--- WORK INSTRUCTIONS ---
Return only the stretch of the material below that begins with the line containing "You are a GUI" and ends with the line containing "Image resolution: width=1568", exactly; both of those lines belong to it.

--- ENTRIES SUPPLIED ---
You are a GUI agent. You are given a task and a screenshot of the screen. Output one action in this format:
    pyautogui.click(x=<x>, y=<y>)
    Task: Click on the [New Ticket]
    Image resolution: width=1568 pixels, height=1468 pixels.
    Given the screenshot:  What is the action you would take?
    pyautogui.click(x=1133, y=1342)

* * *

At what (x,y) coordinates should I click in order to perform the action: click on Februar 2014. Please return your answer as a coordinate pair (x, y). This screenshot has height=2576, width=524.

...

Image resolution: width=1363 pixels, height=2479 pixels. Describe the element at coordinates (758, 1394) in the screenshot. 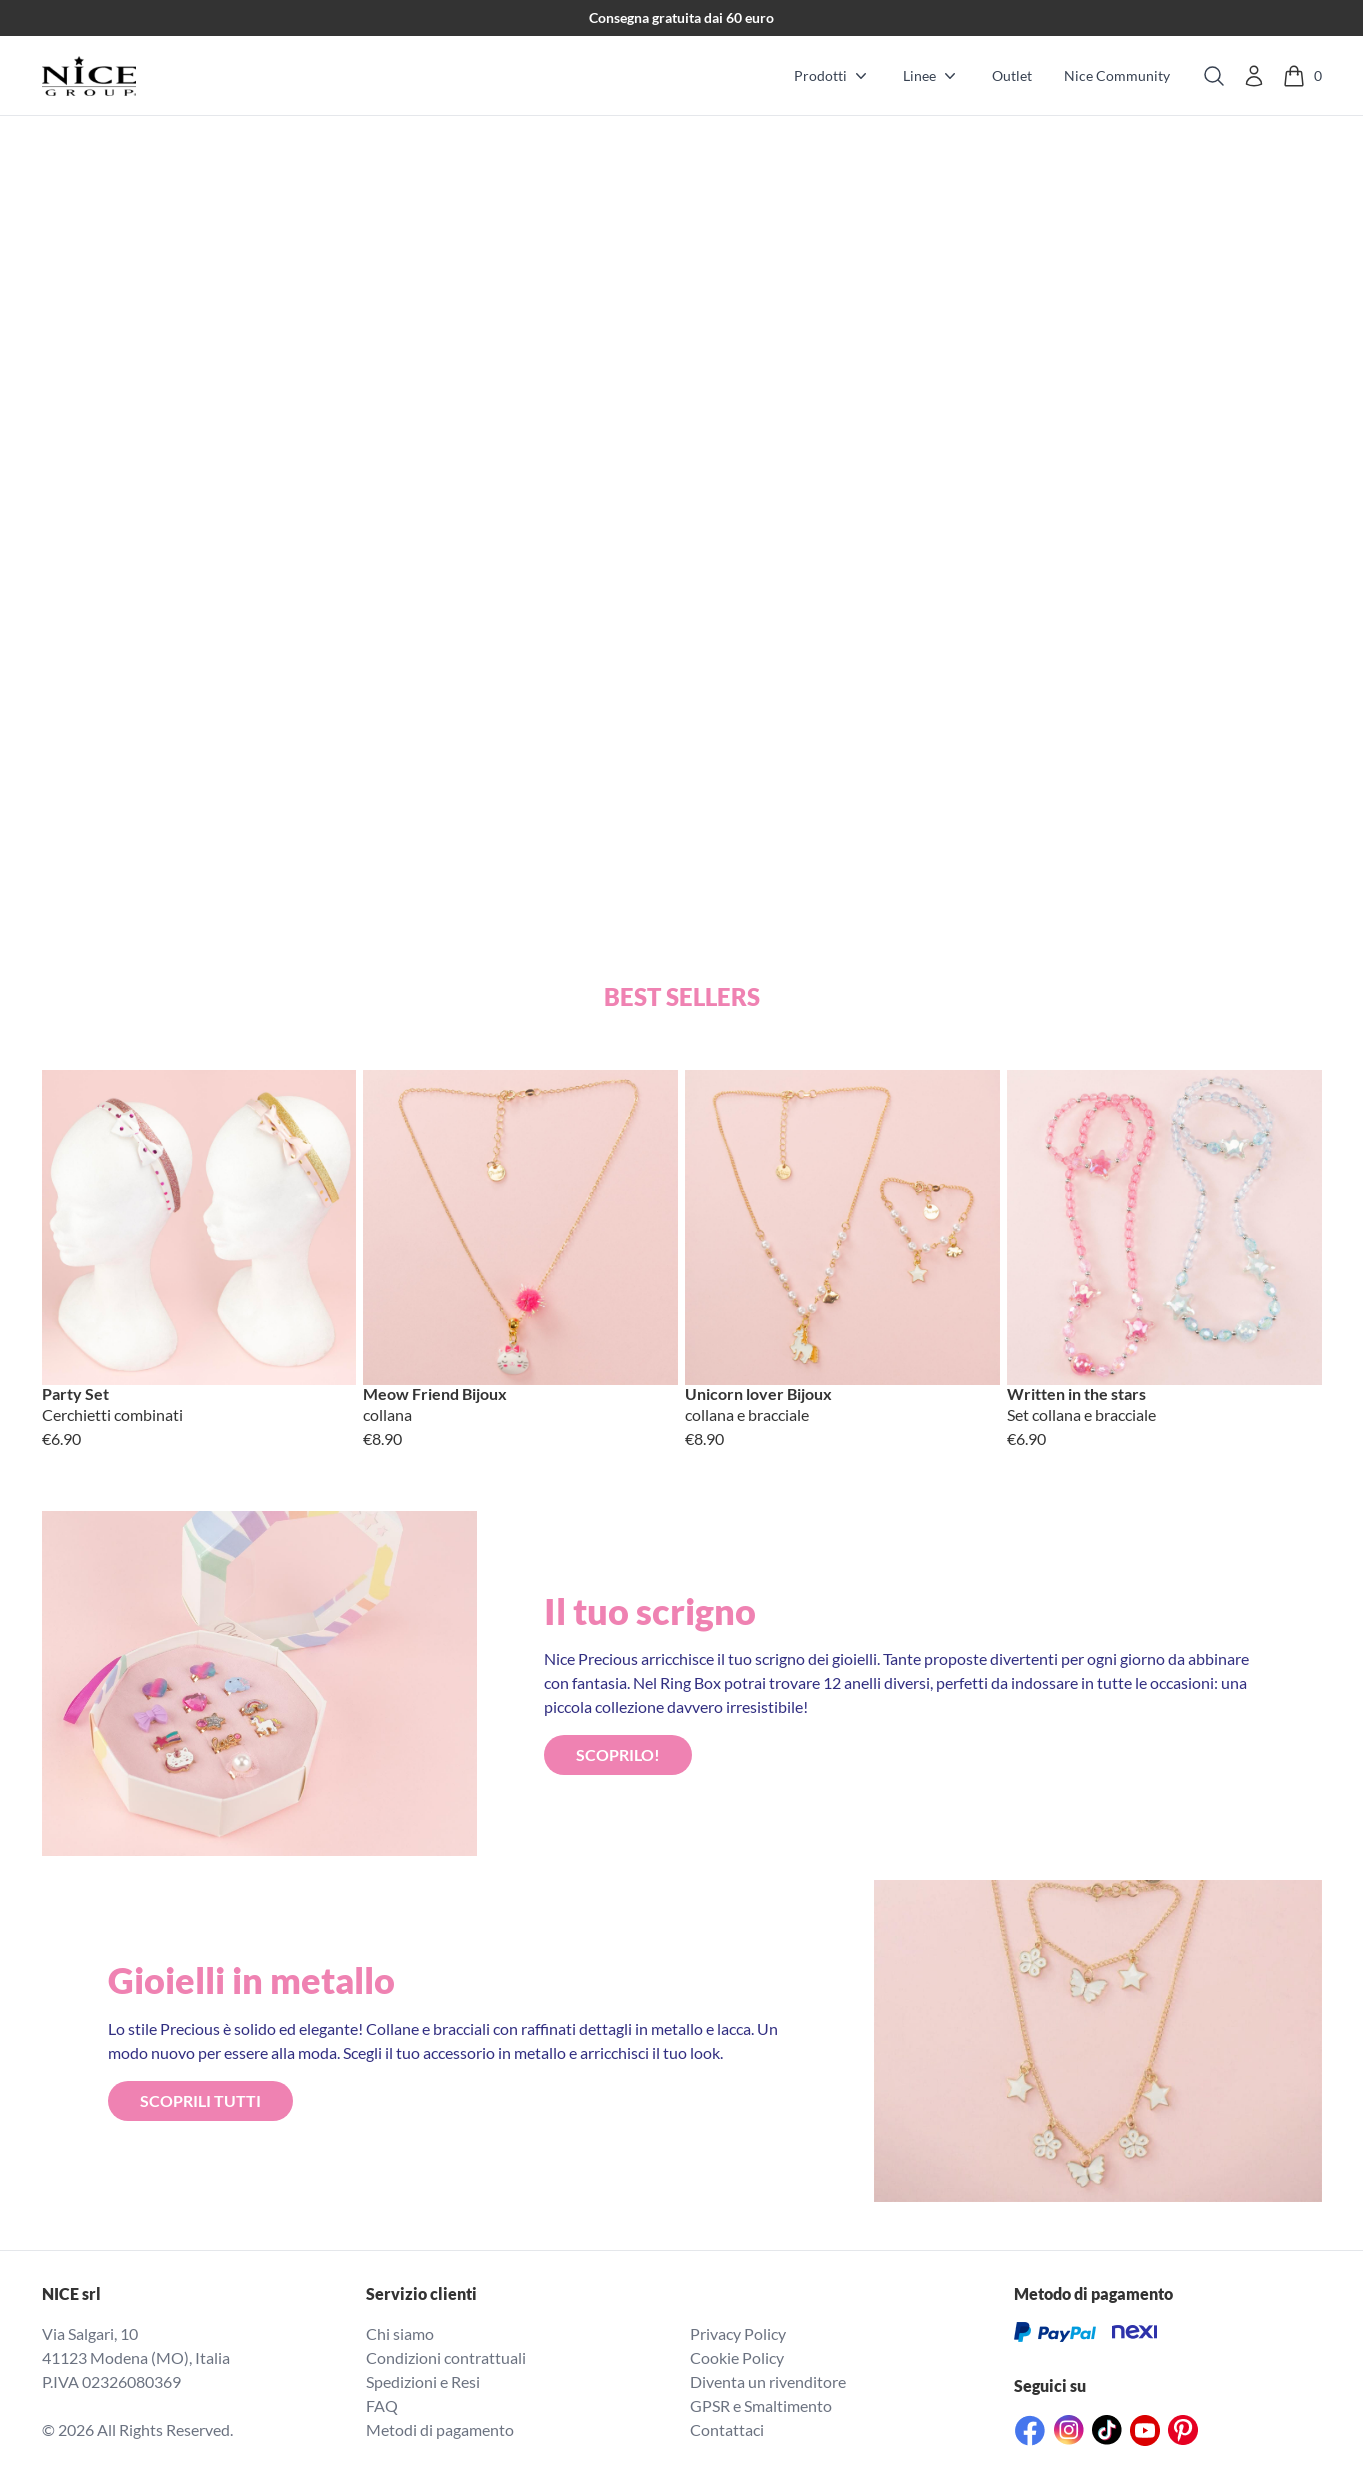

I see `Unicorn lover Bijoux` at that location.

--- EXPECTED OUTPUT ---
You are a GUI agent. You are given a task and a screenshot of the screen. Output one action in this format:
    pyautogui.click(x=<x>, y=<y>)
    Task: Click on the [New Ticket]
    Image resolution: width=1568 pixels, height=1468 pixels.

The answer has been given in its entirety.